**Data records**.
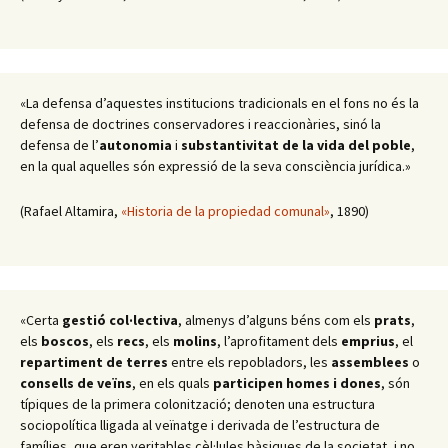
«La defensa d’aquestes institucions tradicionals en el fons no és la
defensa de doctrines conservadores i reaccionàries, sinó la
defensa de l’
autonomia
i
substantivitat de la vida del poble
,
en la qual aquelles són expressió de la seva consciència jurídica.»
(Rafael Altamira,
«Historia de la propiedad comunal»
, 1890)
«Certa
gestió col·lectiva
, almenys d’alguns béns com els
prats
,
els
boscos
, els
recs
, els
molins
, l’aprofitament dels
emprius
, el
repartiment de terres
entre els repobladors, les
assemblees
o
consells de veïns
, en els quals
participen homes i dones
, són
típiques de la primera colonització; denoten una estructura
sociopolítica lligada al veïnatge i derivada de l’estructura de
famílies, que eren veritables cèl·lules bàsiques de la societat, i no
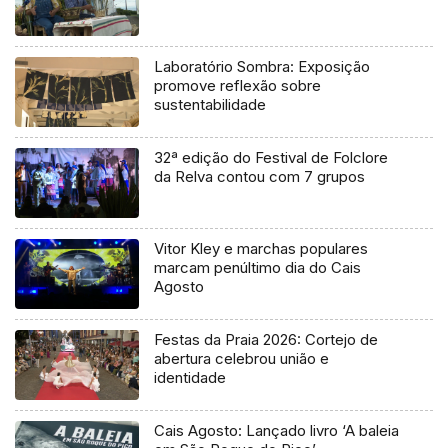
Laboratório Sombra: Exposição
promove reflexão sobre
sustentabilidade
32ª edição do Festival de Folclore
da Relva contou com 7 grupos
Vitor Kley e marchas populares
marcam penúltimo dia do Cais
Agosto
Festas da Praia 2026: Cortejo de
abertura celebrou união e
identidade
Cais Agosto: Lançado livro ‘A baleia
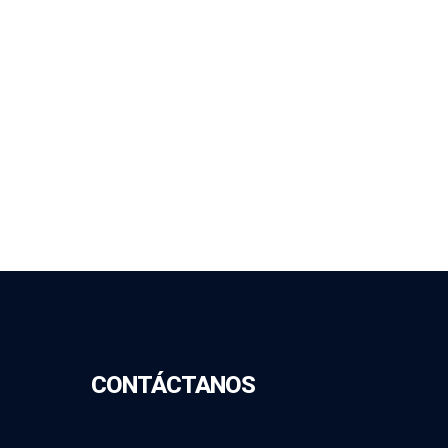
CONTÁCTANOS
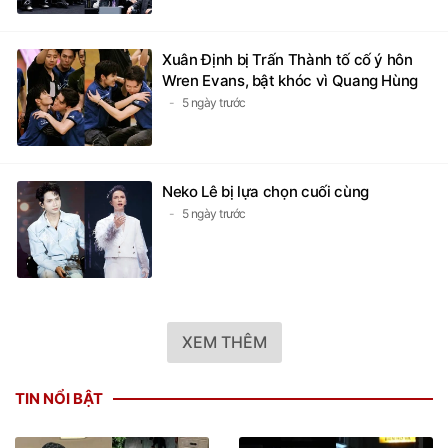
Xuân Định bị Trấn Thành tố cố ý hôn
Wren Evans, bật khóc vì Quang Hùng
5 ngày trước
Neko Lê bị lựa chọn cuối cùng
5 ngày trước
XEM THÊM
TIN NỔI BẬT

**Work task**. Count how many lines in the entries above hold the word "Agosto". Give that number by itself.

**Exercise answer**. 2